Read the rest of the article. It's from a Western source. But as you read the article I think it's useful to keep a few things in mind. Try, for a moment, even though it's hard in the West, to see things through Chinese eyes:

  • The Chinese were attacking the Tibetans, true. But given the fact that historically, Tibet was seen by the Chinese (and acknowledged at times by Tibetans) as part of China
    , and given the fact that it was the religious head of Tibet that led a separatist movement from China, it was not unreasonable for the Chinese to deal with the Tibetan theocracy as inimical to its state interests. That's just another corollary of "religion and state should not mix."
  • The Dalai Lama's brother, as you read from that article, turned to help from the sworn enemies of the Chinese government, which was as much about throwing off imperialism as anything else. This was bound to permanently affect the way the Dalai Lama was viewed by China.
  • The state of Tibet before the Chinese was hardly a Shangri-La, and the subsequent nepotism on the part of the Dalai Lama, you can be sure, has done nothing to assure the Chinese that there's been a real change.

The history of Tibet is quite complex, and includes acts of brutality by Dalai Lamas, (including, as Wikipedia notes, "ethnic cleansing" by the Dalai Lama's immediate predecessor). It is also evident that the very existence of the Tibetan Buddhist state itself as headed by the Dalai Lama (see here and here) is itself historically a creation of the Chinese government (as headed by the Mongols)!

That's why it's quite easy to predict that eventually, hundreds of years down the line, this Tibetan Buddhist issue will have been resolved. True, there won't be any "pure" Tibetan "Shangri-La" in Tibet, but there never was. There will be a Tibetan Buddhism, because it survives not just in Tibet but in Dharmasala and Beijing, and elsewhere. Like all Buddhism, it does not and should not depend on the existence of a "guru." The biggest "guru" in Buddhism said, "Be a lamp unto yourselves."

But let's take a step back, and do this especially as Americans. Why, oh why should there be ethnic based nationalism that we, as Americans would support today?

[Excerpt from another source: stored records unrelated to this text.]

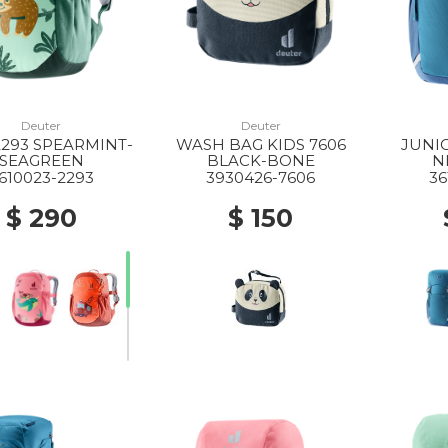
Deuter
Deuter
2293 SPEARMINT-
WASH BAG KIDS 7606
JUNIO
SEAGREEN
BLACK-BONE
N
610023-2293
3930426-7606
36
$ 290
$ 150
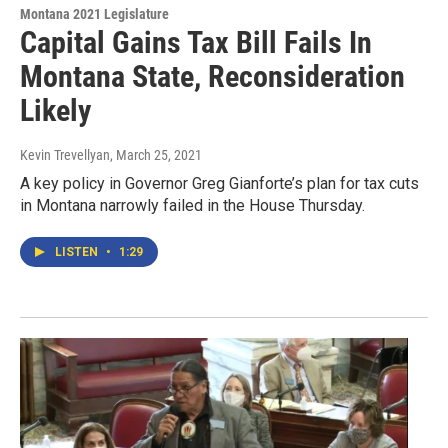
Montana 2021 Legislature
Capital Gains Tax Bill Fails In
Montana State, Reconsideration
Likely
Kevin Trevellyan
, March 25, 2021
A key policy in Governor Greg Gianforte’s plan for tax cuts
in Montana narrowly failed in the House Thursday.
LISTEN
•
1:29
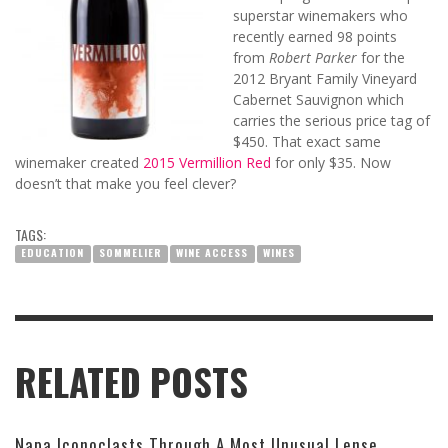
superstar winemakers who
recently earned 98 points
from
Robert Parker
for the
2012 Bryant Family Vineyard
Cabernet Sauvignon which
carries the serious price tag of
$450. That exact same
winemaker created
2015 Vermillion Red
for o
nly $35.
Now
doesn’t that make you feel clever?
TAGS:
EDUCATION
SOMMELIER
WINE ACCESS
WINES
RELATED POSTS
Napa Iconoclasts Through A Most Unusual Lense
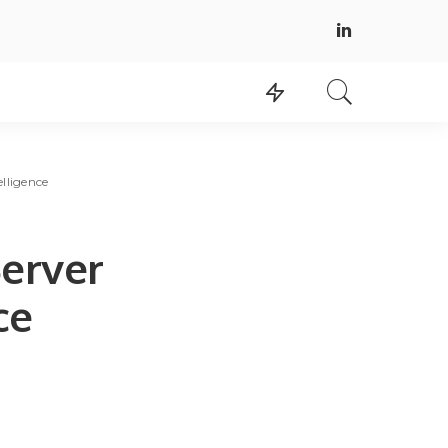
lligence
erver
ce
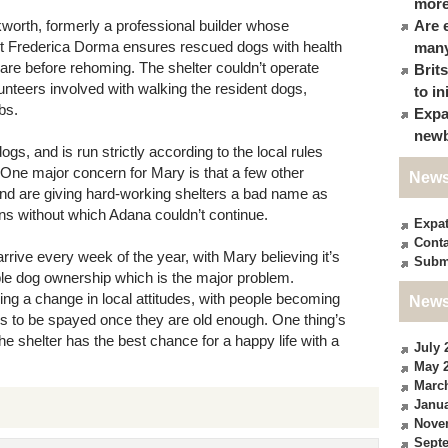
more
worth, formerly a professional builder whose
Are 
vet Frederica Dorma ensures rescued dogs with health
many
are before rehoming. The shelter couldn’t operate
Brit
unteers involved with walking the resident dogs,
to in
bs.
Expa
newb
gs, and is run strictly according to the local rules
. One major concern for Mary is that a few other
News
 and are giving hard-working shelters a bad name as
ons without which Adana couldn’t continue.
Expa
Conta
ive every week of the year, with Mary believing it’s
Subm
ble dog ownership which is the major problem.
ing a change in local attitudes, with people becoming
News
s to be spayed once they are old enough. One thing’s
the shelter has the best chance for a happy life with a
July 
May 
Marc
Janua
Nove
Sept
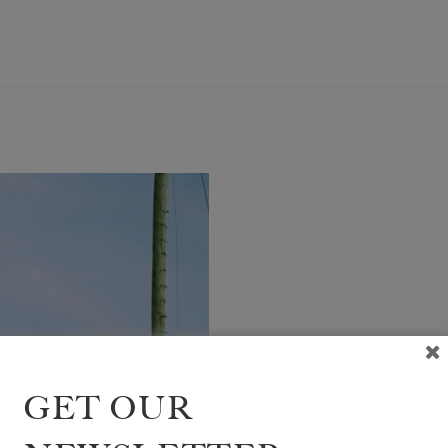
GIRL
GET OUR
BR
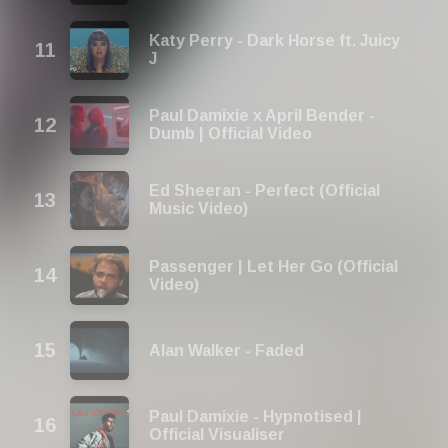
Katy Perry - Dark Horse ft. Juicy
J
Paul Damixie x April Bender -
Dumb | Official Video
Ed Sheeran - Perfect (Official
Music Video)
Passenger | Let Her Go (Official
Video)
Alan Walker - Faded
Paul Damixie - Hypnotised |
Official Visualiser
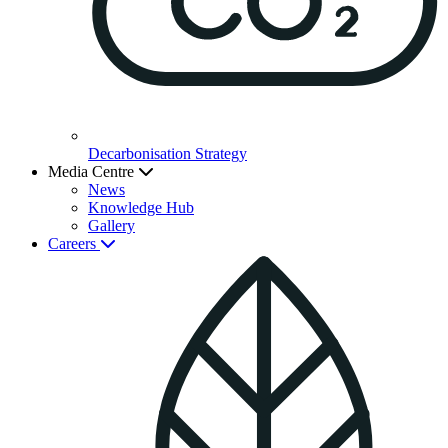
Decarbonisation Strategy
Media Centre
News
Knowledge Hub
Gallery
Careers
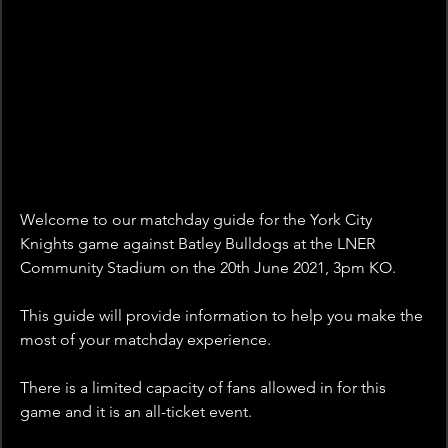
Welcome to our matchday guide for the York City 
Knights game against Batley Bulldogs at the LNER 
Community Stadium on the 20th June 2021, 3pm KO.
This guide will provide information to help you make the 
most of your matchday experience.
There is a limited capacity of fans allowed in for this 
game and it is an all-ticket event. 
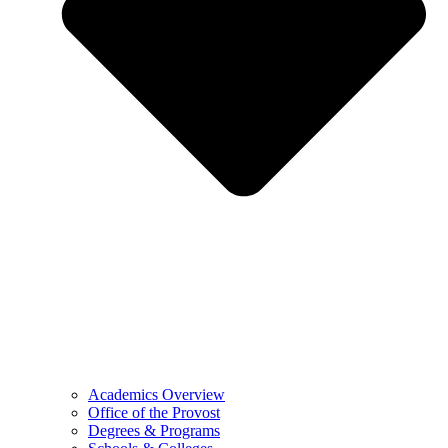
Academics Overview
Office of the Provost
Degrees & Programs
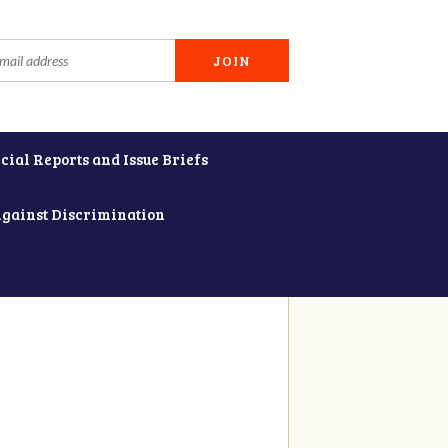
cial Reports and Issue Briefs
Against Discrimination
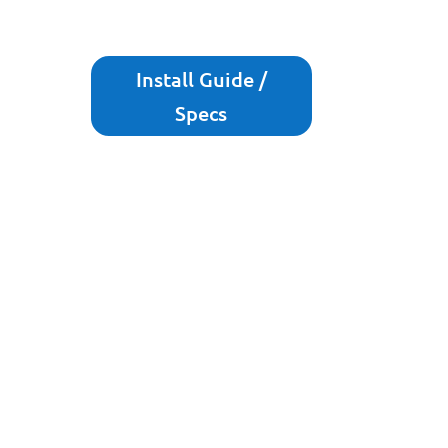
Install Guide /
Specs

At least nominally, both the US and China in their own official mythologies reject such a racist ideology, though of course in practice both countries have fallen short in great degree.

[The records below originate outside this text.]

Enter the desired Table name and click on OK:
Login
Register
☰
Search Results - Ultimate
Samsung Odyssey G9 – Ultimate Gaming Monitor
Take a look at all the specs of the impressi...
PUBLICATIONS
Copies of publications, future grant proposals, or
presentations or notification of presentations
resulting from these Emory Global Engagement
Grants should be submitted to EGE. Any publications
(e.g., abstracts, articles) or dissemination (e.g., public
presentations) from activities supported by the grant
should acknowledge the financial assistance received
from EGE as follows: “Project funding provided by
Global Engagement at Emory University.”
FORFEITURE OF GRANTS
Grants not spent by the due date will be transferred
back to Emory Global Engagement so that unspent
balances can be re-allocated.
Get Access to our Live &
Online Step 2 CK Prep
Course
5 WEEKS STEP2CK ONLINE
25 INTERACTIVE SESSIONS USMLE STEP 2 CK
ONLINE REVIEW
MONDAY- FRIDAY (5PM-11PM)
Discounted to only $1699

And yes, today the Dalai Lama doesn't talk about "independence," but "autonomy," but when you read the fine print there's still racist implications all around. There is no reason to believe or expect that a "culture" should prevail or be given special status merely because it relates to one group of people whose group is defined ethnically.

Moreover, it's unrealistic politically and historically. Tibet's rich in natural resources, but to assume that the Tibetans (or the Chinese) have sole right to determine who will become ridiculously wealthy from Tibet's resources is an odd position, given the history.

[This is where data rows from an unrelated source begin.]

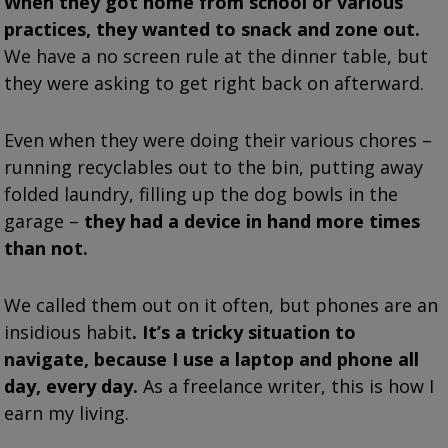
When they got home from school or various
practices, they wanted to snack and zone out.
We have a no screen rule at the dinner table, but
they were asking to get right back on afterward.
Even when they were doing their various chores –
running recyclables out to the bin, putting away
folded laundry, filling up the dog bowls in the
garage –
they had a device in hand more times
than not.
We called them out on it often, but phones are an
insidious habit
. It’s a tricky situation to
navigate, because I use a laptop and phone all
day, every day.
As a freelance writer, this is how I
earn my living.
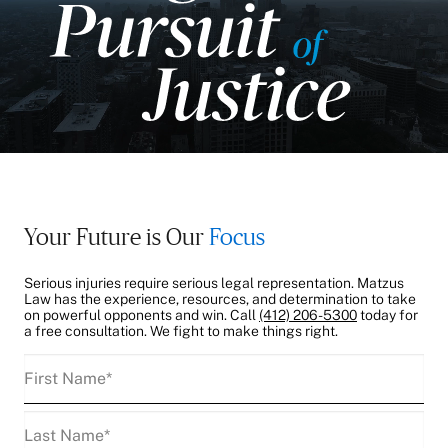
Your Future is Our
Focus
Serious injuries require serious legal representation. Matzus
Law has the experience, resources, and determination to take
on powerful opponents and win. Call
(412) 206-5300
today for
a free consultation. We fight to make things right.
First
Name
(Required)
Last
Name
(Required)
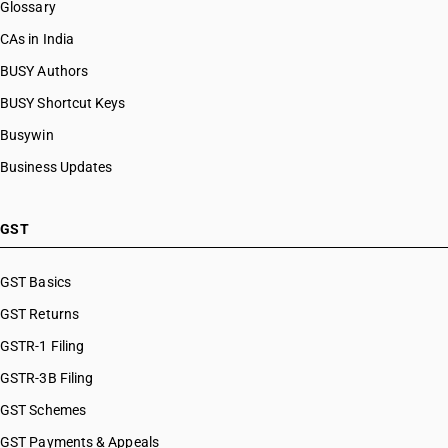
Glossary
CAs in India
BUSY Authors
BUSY Shortcut Keys
Busywin
Business Updates
GST
GST Basics
GST Returns
GSTR-1 Filing
GSTR-3B Filing
GST Schemes
GST Payments & Appeals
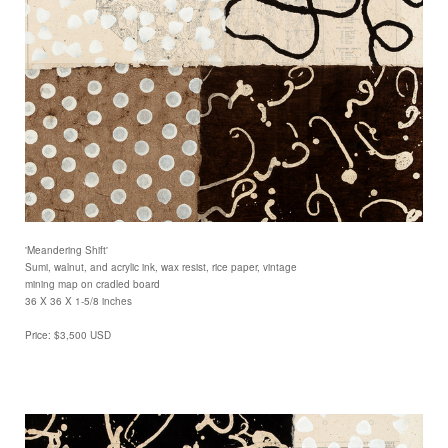
'Meandering Shift'
Sumi, walnut, and acrylic ink, wax resist, rice paper, vintage
mining map on cradled board
36 X 36 X 1-5/8 inches
Price: $3,500 USD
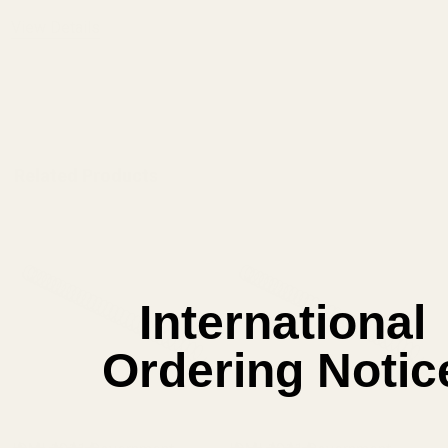
View Details
ADD TO CART
Related Products
International
Ordering Notic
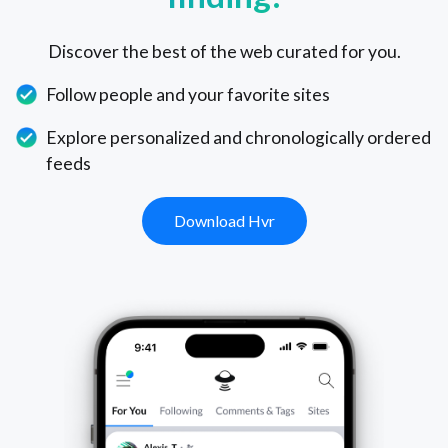
Discover the best of the web curated for you.
Follow people and your favorite sites
Explore personalized and chronologically ordered
feeds
Download Hvr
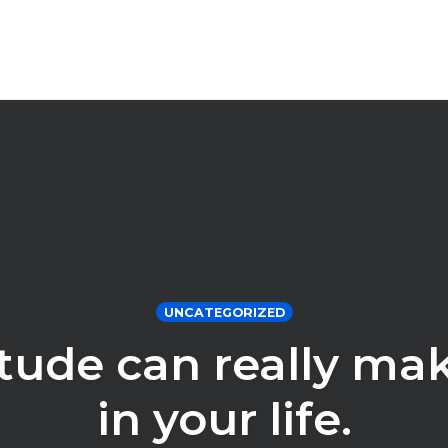
UNCATEGORIZED
itude can really ma
in your life.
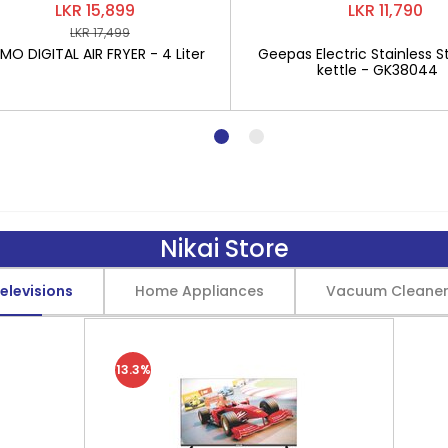
LKR 15,899
LKR 11,790
LKR 17,499
O DIGITAL AIR FRYER - 4 Liter
Geepas Electric Stainless St
kettle - GK38044
Nikai Store
elevisions
Home Appliances
Vacuum Cleane
13.3%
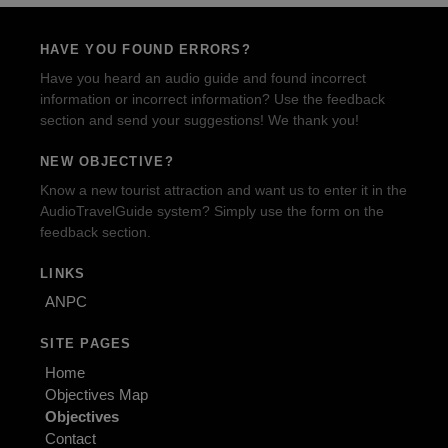
HAVE YOU FOUND ERRORS?
Have you heard an audio guide and found incorrect
information or incorrect information? Use the feedback
section and send your suggestions! We thank you!
NEW OBJECTIVE?
Know a new tourist attraction and want us to enter it in the
AudioTravelGuide system? Simply use the form on the
feedback section.
LINKS
ANPC
SITE PAGES
Home
Objectives Map
Objectives
Contact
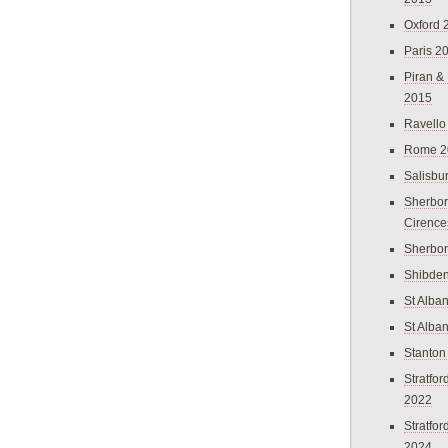
Oxford 
Paris 2
Piran &
2015
Ravello
Rome 2
Salisbu
Sherbor
Cirence
Sherbo
Shibden
St Alba
St Alba
Stanton
Stratfo
2022
Stratfo
2024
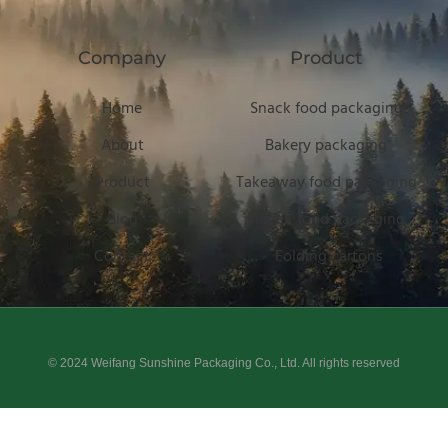
Company
Product
Home
Snack food packaging
About
Bakery packaging
Product
Takeaway food packaging
Blog
Frozen food packaging
Contact
Folding cartons
© 2024 Weifang Sunshine Packaging Co., Ltd. All rights reserved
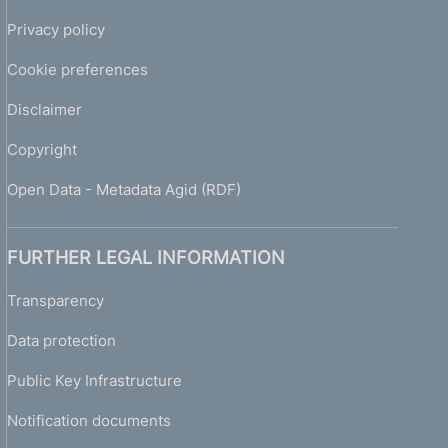
Privacy policy
Cookie preferences
Disclaimer
Copyright
Open Data - Metadata Agid (RDF)
FURTHER LEGAL INFORMATION
Transparency
Data protection
Public Key Infrastructure
Notification documents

But make no mistake about it: the Dalai Lama is to the Chinese government as FALN is to most of the US government. The Dalai Lama countenanced, or at least did not conemn a violent rebellion against what the Chinese saw as their legitimate state authority, and have historical claims to assert in this regard. The Dalai Lama's brother was a key player in this.

Would anyone in the US seriously entertain the notion of having FALN, or the Weather Underground, run parts of the US?

1 comment:

Nathan said...

I think your comparison between FALN, the Weather Underground, and the Tibetan uprising doesn't work. To me, it would be more accurate to point to radical indigenous American groups, such as AIM, as a proper comparison. In both cases, you have groups of people who were there much longer than those who arrived to take over (regardless of who claimed the land as part of their nation), and two groups whose violence was an attempt to reclaim some control over a place they used to call their home and live in freely. I don't support the violent aspect of these movements, but in both cases, AIM and Tibet, much larger entities were "the enemy" - so it's easy to see how people thought - and still think in both cases - that violence is the only way.

Unlike some, I was well aware that Tibet was not a "winter wonderland" of perfection before China arrived in the 1950's.

What's interesting to me is how many ethnic minority groups around the world are fighting to break from the nations that their former homelands are contained in. We've already seen places like the Balkans, north east Africa (Eritrea, possibly Oromoland and "Ethiopian-Somalia" soon), and others break free. You start to wonder if much of the world is going to break up into small, ethnic-oriented nations - and yet, this is one of the fallouts of colonialism in my opinion. People want to go back to what was taken from them, even if going back isn't a healthy approach.